Informasi yang diperoleh Riau Satu menyebutkan, selama periode 2020 hingga 2022, PT GPP memperoleh tiga paket pekerjaan dari PT PINS Indonesia, anak usaha PT Telkom Indonesia (Persero) Tbk yang bergerak di bidang integrasi perangkat dan jaringan telekomunikasi.
Namun, dua di antara tiga kontrak tersebut diduga tidak memiliki pekerjaan riil atau bersifat fiktif.
“Dari tiga paket pekerjaan itu, dua diduga fiktif,” ujar seorang sumber kepada Riau Satu, seraya memperlihatkan sejumlah dokumen kontrak terkait.
Berdasarkan dokumen yang diterima, kontrak pertama adalah pekerjaan Overhaul Gearbox (PN-BKA-99) untuk Overhaul Engine pesawat SU-27/30 milik PT Mariyos Putra Perkasa. Kontrak bernomor 3601/HK810/PIN.00.00/2020 tertanggal 29 September 2020 itu bernilai Rp18,55 miliar.
Perjanjian ditandatangani oleh Vice President General Support PT PINS Indonesia, Thomas Idi Kurnadi, bersama Gita Natalius selaku Direktur PT GPP.

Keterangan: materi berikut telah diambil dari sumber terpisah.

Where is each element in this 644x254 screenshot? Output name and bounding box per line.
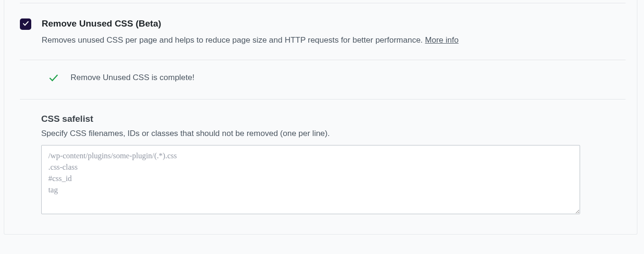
- checkmark-icon: [48, 72, 59, 83]
- css-safelist-description: Specify CSS filenames, IDs or classes th…: [41, 129, 571, 138]
- settings-panel: Remove Unused CSS (Beta) Removes unused …: [0, 0, 644, 254]
- divider-top: [20, 3, 626, 3]
- check-icon: [22, 20, 29, 29]
- remove-unused-css-title: Remove Unused CSS (Beta): [42, 18, 458, 30]
- divider-1: [20, 60, 626, 60]
- remove-unused-css-description: Removes unused CSS per page and helps to…: [42, 35, 458, 46]
- more-info-link[interactable]: More info: [425, 36, 459, 45]
- status-message: Remove Unused CSS is complete!: [71, 73, 195, 82]
- settings-card: Remove Unused CSS (Beta) Removes unused …: [4, 0, 637, 235]
- remove-unused-css-description-text: Removes unused CSS per page and helps to…: [42, 36, 425, 45]
- divider-2: [20, 99, 626, 100]
- remove-unused-css-text: Remove Unused CSS (Beta) Removes unused …: [42, 18, 458, 46]
- remove-unused-css-option: Remove Unused CSS (Beta) Removes unused …: [20, 18, 626, 46]
- css-safelist-section: CSS safelist Specify CSS filenames, IDs …: [41, 114, 571, 216]
- css-safelist-title: CSS safelist: [41, 114, 571, 124]
- css-safelist-textarea[interactable]: [41, 145, 580, 214]
- remove-unused-css-checkbox[interactable]: [20, 18, 31, 30]
- remove-unused-css-status: Remove Unused CSS is complete!: [48, 72, 626, 83]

Kontrak kedua berupa pekerjaan pengadaan alat komunikasi pengamanan teritorial (Alkom Pamter) dengan nomor 0259/HK810/PIN.00.00/2022 tertanggal 8 April 2022 senilai Rp75,54 miliar.
Dokumen itu ditandatangani Thomas Idi Kurnadi dan Direktur PT GPP berinisial OIM.
BERITA TERKAIT:
Sementara kontrak ketiga juga terkait pengadaan Alkom Pamter dengan nomor 0261/HK810/PIN.00.00/2022 tertanggal 20 April 2022 senilai Rp19,61 miliar.
Dokumen tersebut kembali mencantumkan tanda tangan Thomas Idi Kurnadi dan Direktur PT GPP berinisial OIM.
Sumber Riau Satu menyebutkan, dari ketiga proyek tersebut, hanya kontrak pekerjaan Overhaul Gearbox yang diyakini benar-benar ada.
“Yang asli pekerjaan overhaul gearbox. Dua paket lainnya diduga fiktif,” kata sumber itu.
Saat dikonfirmasi melalui pesan WhatsApp, Gita Natalius membantah mengetahui detail operasional perusahaan.